Task brief: For each line of the listing that holds "golf", show the full line.
** Records to process follows **
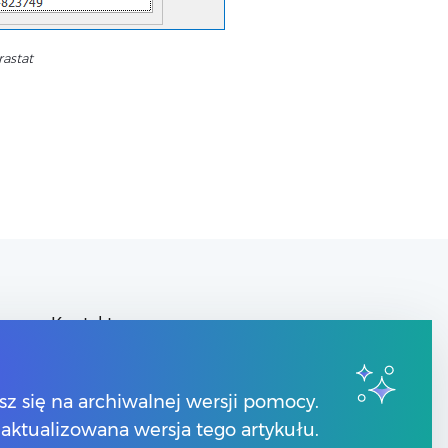
rastat
Kontakt
Znajdź Partnera Comarch
y
sz się na archiwalnej wersji pomocy.
 zaktualizowana wersja tego artykułu.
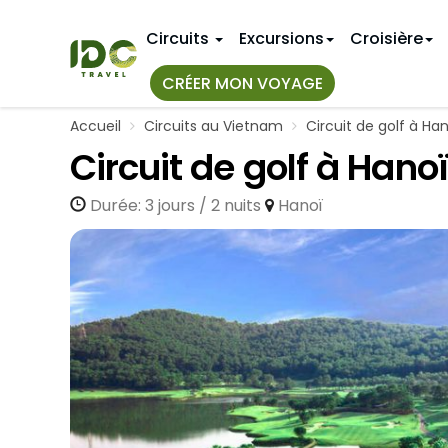
Circuits
Excursions
Croisière
CRÉER MON VOYAGE
Accueil
Circuits au Vietnam
Circuit de golf à Han
TOUS NOS
IDÉES D'IT
Circuit de golf à Hanoï
Top 10+ Cir
Premier v
Au Vietnam
Durée: 3 jours / 2 nuits
Hanoï
Circuits a
11 jours au
Au Myanmar
Voyage de
14 jours a
Au Laos
Circuits N
18 jours a
Hue
Circuits a
3 semaine
Circuits a
Nha Trang
VIETNAM 
CIRCUITS
Hanoi
Bangkok
Janvier
Mai Chau
Phuket
Avril
Sapa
** End of Records to process **
Response area:
Circuit de golf à Han
Circuit de golf à Hanoï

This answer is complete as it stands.